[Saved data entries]

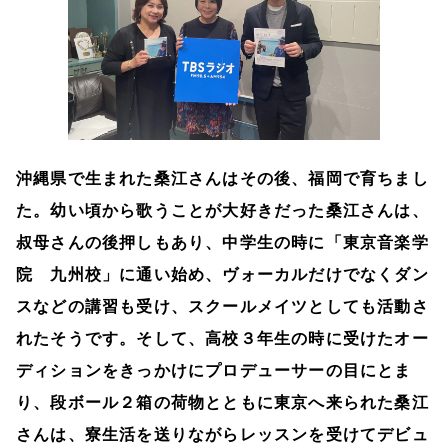
沖縄県で生まれた桑江さんはその後、福岡で育ちまし
た。幼い頃から歌うことが大好きだった桑江さんは、
叔母さんの後押しもあり、中学生の時に「東京音楽学
院 九州校」に通い始め、ヴォーカルだけでなくダン
スなどの講習も受け、スクールメイツとしても活動さ
れたそうです。そして、高校３年生の時に受けたオー
ディションをきっかけにプロデューサーの目にとま
り、段ボール２箱の荷物とともに東京へ来られた桑江
さんは、寮生活を送りながらレッスンを受けてデビュ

#### [Task goal]
Drop the images; return the entries above exactly as they appear.

#### [Answer to this problem]
沖縄県で生まれた桑江さんはその後、福岡で育ちまし
た。幼い頃から歌うことが大好きだった桑江さんは、
叔母さんの後押しもあり、中学生の時に「東京音楽学
院 九州校」に通い始め、ヴォーカルだけでなくダン
スなどの講習も受け、スクールメイツとしても活動さ
れたそうです。そして、高校３年生の時に受けたオー
ディションをきっかけにプロデューサーの目にとま
り、段ボール２箱の荷物とともに東京へ来られた桑江
さんは、寮生活を送りながらレッスンを受けてデビュ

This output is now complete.